Dataset records:

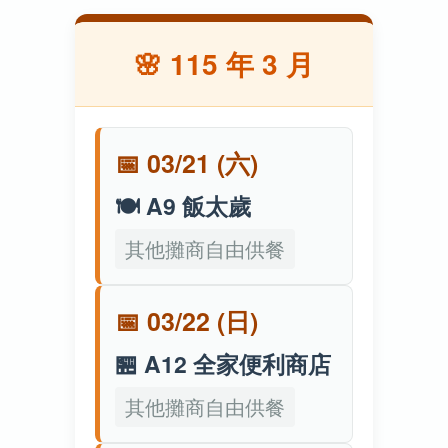
🌸 115 年 3 月
📅 03/21 (六)
🍽️ A9 飯太歲
其他攤商自由供餐
📅 03/22 (日)
🏪 A12 全家便利商店
其他攤商自由供餐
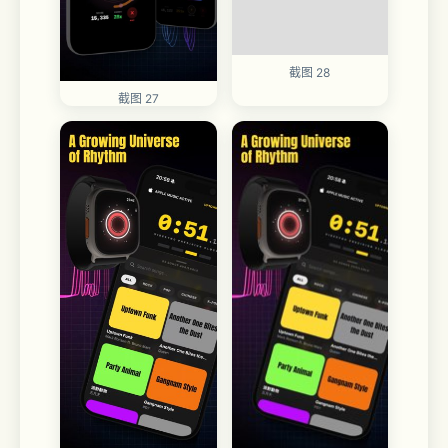
截图 28
截图 27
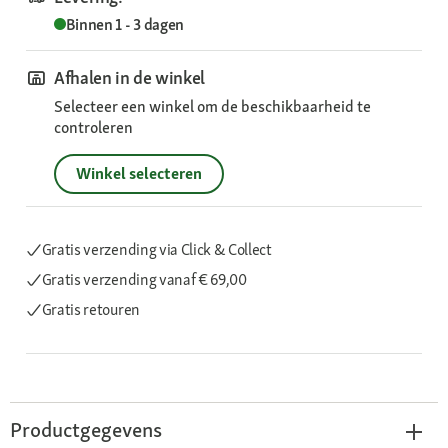
Binnen 1 - 3 dagen
Afhalen in de winkel
Selecteer een winkel om de beschikbaarheid te
controleren
Winkel selecteren
Gratis verzending via Click & Collect
Gratis verzending
vanaf € 69,00
Gratis retouren
Productgegevens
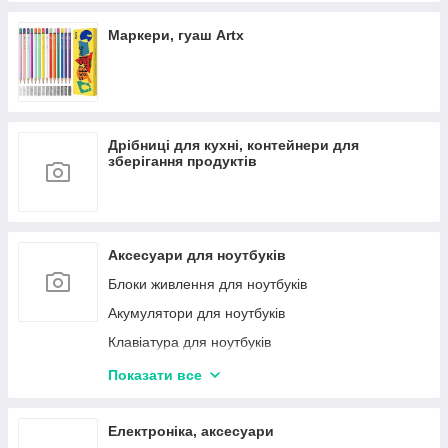
Маркери, гуаш Artx
Дрібниці для кухні, контейнери для
зберігання продуктів
Аксесуари для ноутбуків
Блоки живлення для ноутбуків
Акумулятори для ноутбуків
Клавіатура для ноутбуків
Матриці (екрани) для ноутбуків
Показати все
Термопаста ARCTIC
Кишені для жорстких дисків
Електроніка, аксесуари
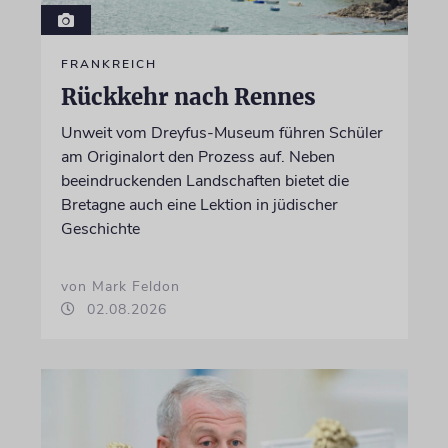
FRANKREICH
Rückkehr nach Rennes
Unweit vom Dreyfus-Museum führen Schüler
am Originalort den Prozess auf. Neben
beeindruckenden Landschaften bietet die
Bretagne auch eine Lektion in jüdischer
Geschichte
von Mark Feldon
02.08.2026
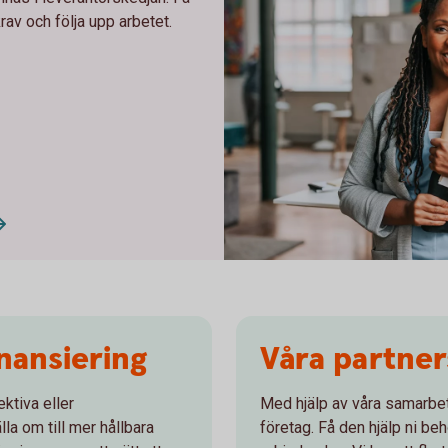
krav och följa upp arbetet.
Business woman on her way to a 
nansiering
Våra partne
ktiva eller
Med hjälp av våra samarbets
lla om till mer hållbara
företag. Få den hjälp ni behö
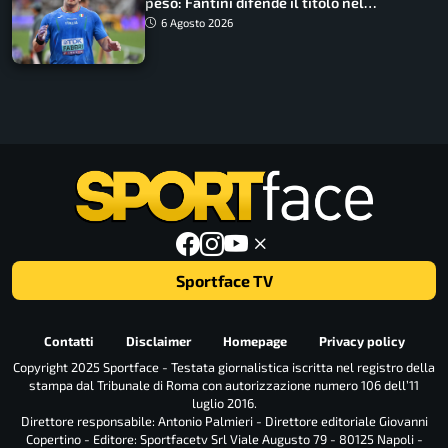
peso: Fantini difende il titolo nel
martello
6 Agosto 2026
Sportface TV
Contatti
Disclaimer
Homepage
Privacy policy
Copyright 2025 Sportface - Testata giornalistica iscritta nel registro della
stampa dal Tribunale di Roma con autorizzazione numero 106 dell’11
luglio 2016.
Direttore responsabile: Antonio Palmieri - Direttore editoriale Giovanni
Copertino - Editore: Sportfacetv Srl Viale Augusto 79 - 80125 Napoli -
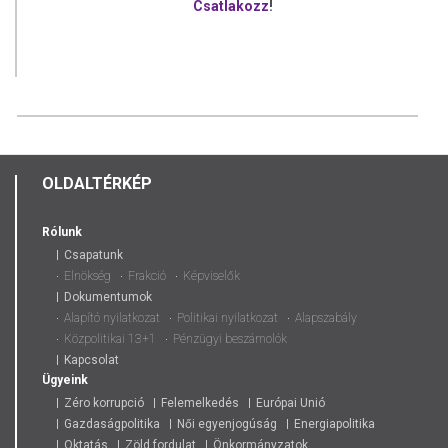
Csatlakozz
!
OLDALTÉRKÉP
Rólunk
Csapatunk
Elnökség
Frakció
Képviselők
Dokumentumok
Alapító nyilatkozat
Politikai nyilatkozat
Alapszabály
Közpolitikai 13+1
Pénzügyi beszámolók
Kapcsolat
Ügyeink
Zéro korrupció
Felemelkedés
Európai Unió
Gazdaságpolitika
Női egyenjogúság
Energiapolitika
Oktatás
Zöld fordulat
Önkormányzatok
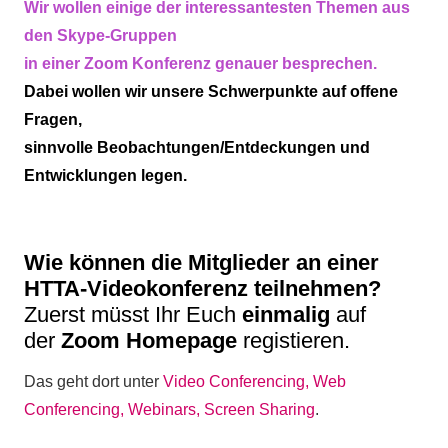
Wir wollen einige der interessantesten Themen aus
den Skype-Gruppen
in einer Zoom Konferenz genauer besprechen.
Dabei wollen wir unsere Schwerpunkte
a
uf offene
Fragen,
sinnvolle Beobachtungen/Entdeckungen und
Entwicklungen legen.
Wie können die Mitglieder an einer
HTTA-Videokonferenz teilnehmen?
Zuerst müsst Ihr Euch
einmalig
auf
der
Zoom Homepage
registieren.
Das geht dort unter
Video Conferencing, Web
Conferencing, Webinars, Screen Sharing
.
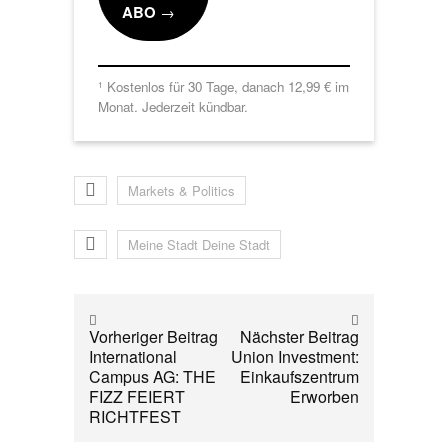
ABO
→
Kostenlos für 30 Tage, danach 12,99 € im
1
Monat. Jederzeit kündbar.
Markets & Politics
Meine Stadt Deine Stadt
Vorheriger Beitrag
Nächster Beitrag
International
Union Investment:
Campus AG: THE
Einkaufszentrum
FIZZ FEIERT
Erworben
RICHTFEST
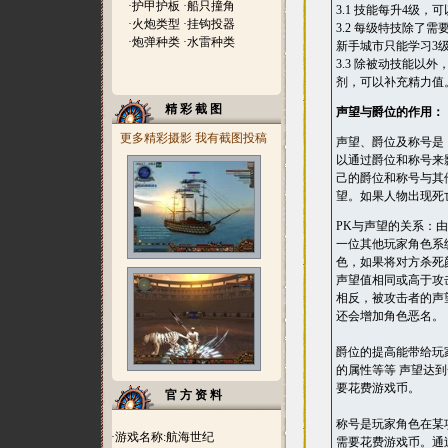
·
护甲护板
·
船只撞角
3.1 技能每升4级
·
火炮类型
·
挂钩投器
3.2 每级特技除
·
炮弹种类
·
水雷种类
新手城市只能学习3
3.3 除被动技能
剂，可以补充精力值
精 彩 截 图
声望与爵位的作用：
更多精彩摄影
我有截图投稿
声望、爵位及称号是
以通过爵位和称号来
己的爵位和称号与其
望。如果人物出现死
PK与声望的关系：
一位其他玩家角色系
色，如果将对方杀死
声望值相同或高于攻
相反，被攻击者的声
还会增加角色恶名。
爵位的提高能带给玩
的属性等等 声望达
要花费游戏币。
官 方 资 料
称号是玩家角色在某
·游戏名称:航海世纪
需要花费游戏币。通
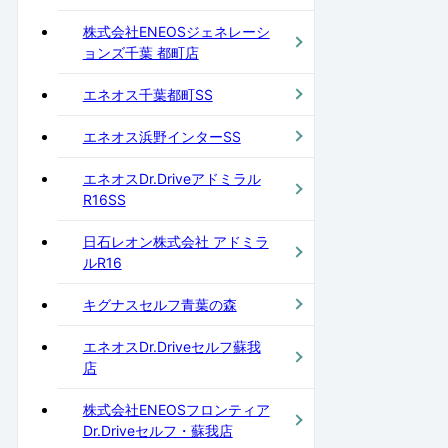
株式会社ENEOSジェネレーシ
ョンズ千葉 都町店
エネオス千葉都町SS
エネオス浜野インターSS
エネオスDr.Driveアドミラル
R16SS
日石レオン株式会社 アドミラ
ルR16
キグナスセルフ青葉の森
エネオスDr.Driveセルフ蘇我
店
株式会社ENEOSフロンティア
Dr.Driveセルフ・蘇我店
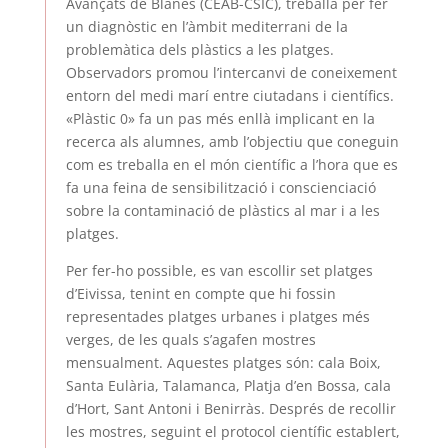
Avançats de Blanes (CEAB-CSIC), treballa per fer
un diagnòstic en l’àmbit mediterrani de la
problemàtica dels plàstics a les platges.
Observadors promou l’intercanvi de coneixement
entorn del medi marí entre ciutadans i científics.
«Plàstic 0» fa un pas més enllà implicant en la
recerca als alumnes, amb l’objectiu que coneguin
com es treballa en el món científic a l’hora que es
fa una feina de sensibilització i conscienciació
sobre la contaminació de plàstics al mar i a les
platges.
Per fer-ho possible, es van escollir set platges
d’Eivissa, tenint en compte que hi fossin
representades platges urbanes i platges més
verges, de les quals s’agafen mostres
mensualment. Aquestes platges són: cala Boix,
Santa Eulària, Talamanca, Platja d’en Bossa, cala
d’Hort, Sant Antoni i Benirràs. Després de recollir
les mostres, seguint el protocol científic establert,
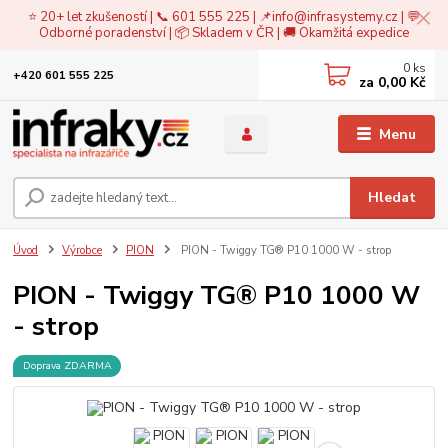
⭐ 20+ let zkušeností | 📞 601 555 225 | 📌
info@infrasystemy.cz
| 💬
Odborné poradenství | 📦 Skladem v ČR | 🚚 Okamžitá expedice
0
ks
+420 601 555 225
za
0,00 Kč
Menu
Hledat
Úvod
Výrobce
PION
PION - Twiggy TG® P10 1000 W - strop
PION - Twiggy TG® P10 1000 W
- strop
Doprava ZDARMA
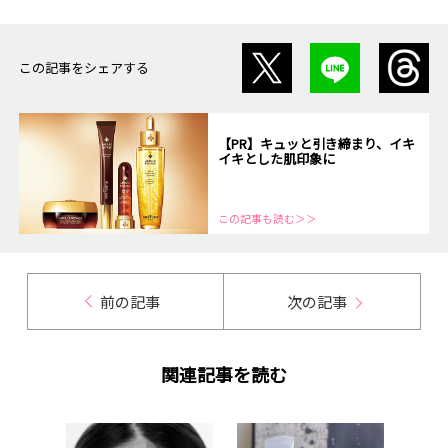
この記事をシェアする
【PR】キュッと引き締まり、イキ
イキとした肌印象に
この記事も読む＞＞
前の記事
次の記事
関連記事を読む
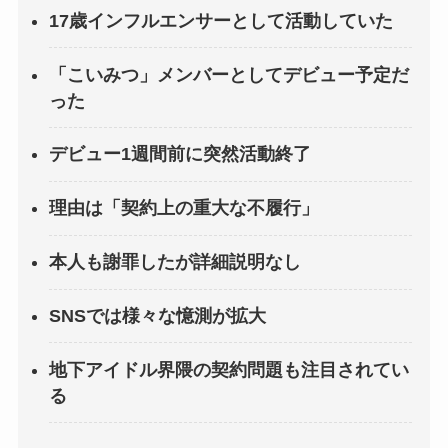
17歳インフルエンサーとして活動していた
「こいみつ」メンバーとしてデビュー予定だ
った
デビュー1週間前に突然活動終了
理由は「契約上の重大な不履行」
本人も謝罪したが詳細説明なし
SNSでは様々な憶測が拡大
地下アイドル界隈の契約問題も注目されてい
る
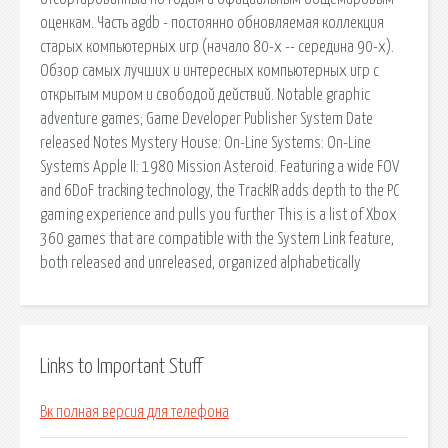
оценкам. Часть agdb - постоянно обновляемая коллекция
старых компьютерных игр (начало 80-х -- середина 90-х).
Обзор самых лучших и интересных компьютерных игр с
открытым миром и свободой действий. Notable graphic
adventure games; Game Developer Publisher System Date
released Notes Mystery House: On-Line Systems: On-Line
Systems Apple II: 1980 Mission Asteroid. Featuring a wide FOV
and 6DoF tracking technology, the TrackIR adds depth to the PC
gaming experience and pulls you further This is a list of Xbox
360 games that are compatible with the System Link feature,
both released and unreleased, organized alphabetically
Links to Important Stuff
Вк полная версия для телефона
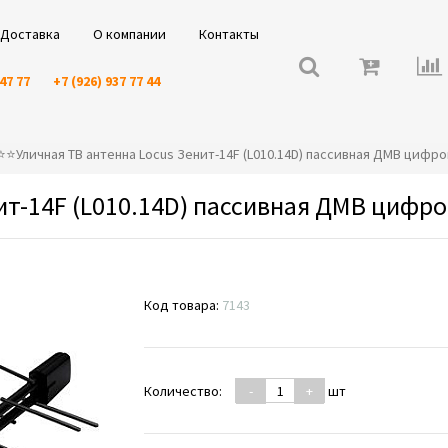
Доставка
О компании
Контакты
 47 77
+7 (926) 937 77 44
️⭐️⭐️Уличная ТВ антенна Locus Зенит-14F (L010.14D) пассивная ДМВ цифр
ит-14F (L010.14D) пассивная ДМВ цифр
Код товара:
7143
Количество:
-
+
шт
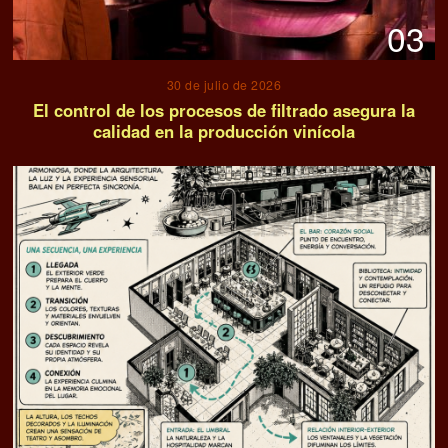
03
30 de julio de 2026
El control de los procesos de filtrado asegura la
calidad en la producción vinícola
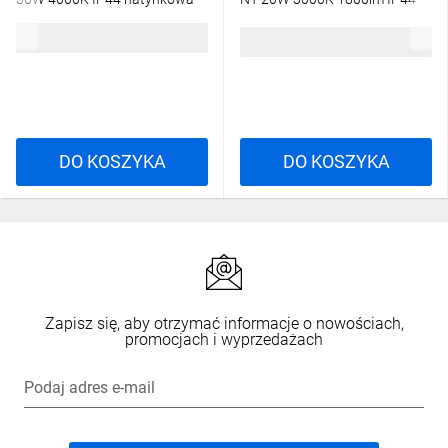
C70-DLM-300-4K-WH
czarny C70-DLM-200-3K-BL
226,11 zł
brutto
178,51 zł
brutto
DO KOSZYKA
DO KOSZYKA
Zapisz się, aby otrzymać informacje o nowościach,
promocjach i wyprzedażach
Podaj adres e-mail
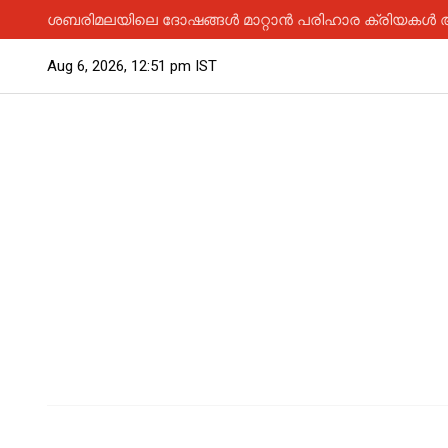
ശബരിമലയിലെ ദോഷങ്ങൾ മാറ്റാൻ പരിഹാര ക്രിയകൾ ആര
Aug 6, 2026, 12:51 pm IST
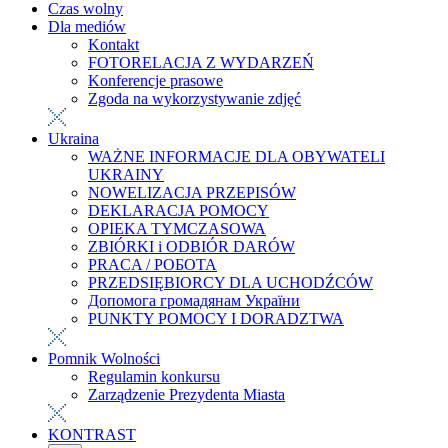
Czas wolny
Dla mediów
Kontakt
FOTORELACJA Z WYDARZEŃ
Konferencje prasowe
Zgoda na wykorzystywanie zdjęć
Ukraina
WAŻNE INFORMACJE DLA OBYWATELI
UKRAINY
NOWELIZACJA PRZEPISÓW
DEKLARACJA POMOCY
OPIEKA TYMCZASOWA
ZBIÓRKI i ODBIÓR DARÓW
PRACA / РОБОТА
PRZEDSIĘBIORCY DLA UCHODŹCÓW
Допомога громадянам України
PUNKTY POMOCY I DORADZTWA
Pomnik Wolności
Regulamin konkursu
Zarządzenie Prezydenta Miasta
KONTRAST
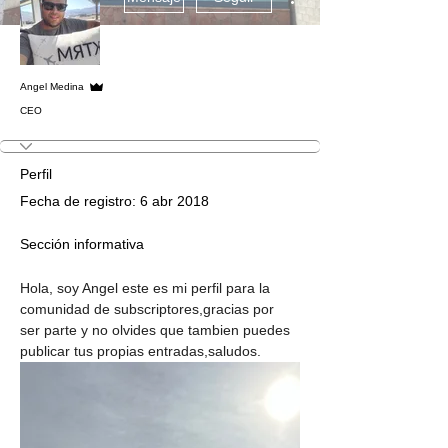
Administrador
Angel Medina
CEO
Perfil
Fecha de registro: 6 abr 2018
Sección informativa
Hola, soy Angel este es mi perfil para la 
comunidad de subscriptores,gracias por 
ser parte y no olvides que tambien puedes 
publicar tus propias entradas,saludos.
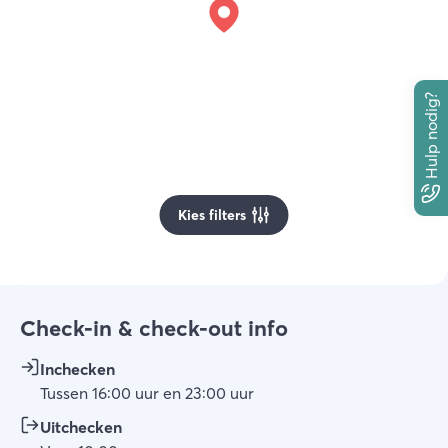
Hulp nodig?
Kies filters
Check-in & check-out info
Inchecken
Tussen
16:00
uur
en
23:00
uur
Uitchecken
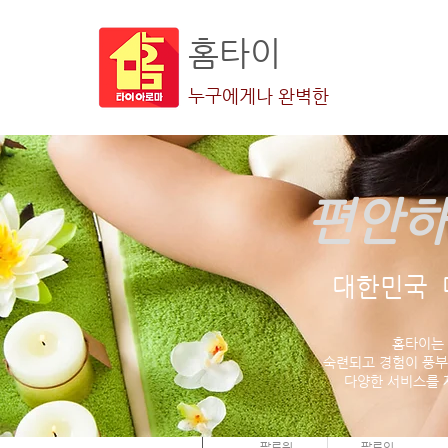
홈타이
누구에게나 완벽한
편안하
더보기
대한민국 
홈타이는
숙련되고 경험이 풍부
다양한 서비스를 
준 현
0
0
팔로워
팔로잉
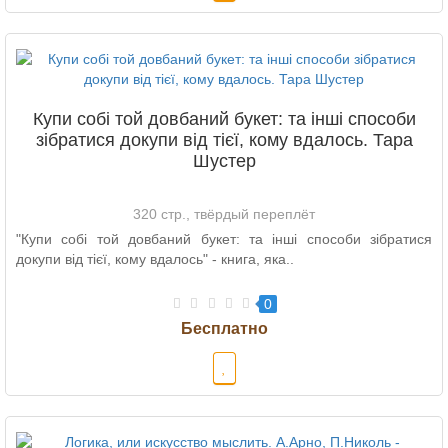
Купи собі той довбаний букет: та інші способи
зібратися докупи від тієї, кому вдалось. Тара
Шустер
320 стр., твёрдый переплёт
"Купи собі той довбаний букет: та інші способи зібратися
докупи від тієї, кому вдалось" - книга, яка..
0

YOUR OBJECTIVE:
Quote word for word only the lines above from the one containing "Vorheriger Beitrag" through the one containing "les mostres, seguint". Pictures stay out of your copy.

OUTPUT FOR THIS EXERCISE:
Vorheriger Beitrag
Nächster Beitrag
International
Union Investment:
Campus AG: THE
Einkaufszentrum
FIZZ FEIERT
Erworben
RICHTFEST
·
护甲护板
·
船只撞角
3.1 技能每升4级
·
火炮类型
·
挂钩投器
3.2 每级特技除
·
炮弹种类
·
水雷种类
新手城市只能学习3
3.3 除被动技能
剂，可以补充精力值
精 彩 截 图
声望与爵位的作用：
更多精彩摄影
我有截图投稿
声望、爵位及称号是
以通过爵位和称号来
己的爵位和称号与其
望。如果人物出现死
PK与声望的关系：
一位其他玩家角色系
色，如果将对方杀死
声望值相同或高于攻
相反，被攻击者的声
还会增加角色恶名。
爵位的提高能带给玩
的属性等等 声望达
要花费游戏币。
官 方 资 料
称号是玩家角色在某
·游戏名称:航海世纪
需要花费游戏币。通
株式会社ENEOSジェネレーシ
ョンズ千葉 都町店
エネオス千葉都町SS
エネオス浜野インターSS
エネオスDr.Driveアドミラル
R16SS
日石レオン株式会社 アドミラ
ルR16
キグナスセルフ青葉の森
エネオスDr.Driveセルフ蘇我
店
株式会社ENEOSフロンティア
Dr.Driveセルフ・蘇我店
Avançats de Blanes (CEAB-CSIC), treballa per fer
un diagnòstic en l’àmbit mediterrani de la
problemàtica dels plàstics a les platges.
Observadors promou l’intercanvi de coneixement
entorn del medi marí entre ciutadans i científics.
«Plàstic 0» fa un pas més enllà implicant en la
recerca als alumnes, amb l’objectiu que coneguin
com es treballa en el món científic a l’hora que es
fa una feina de sensibilització i conscienciació
sobre la contaminació de plàstics al mar i a les
platges.
Per fer-ho possible, es van escollir set platges
d’Eivissa, tenint en compte que hi fossin
representades platges urbanes i platges més
verges, de les quals s’agafen mostres
mensualment. Aquestes platges són: cala Boix,
Santa Eulària, Talamanca, Platja d’en Bossa, cala
d’Hort, Sant Antoni i Benirràs. Després de recollir
les mostres, seguint el protocol científic establert,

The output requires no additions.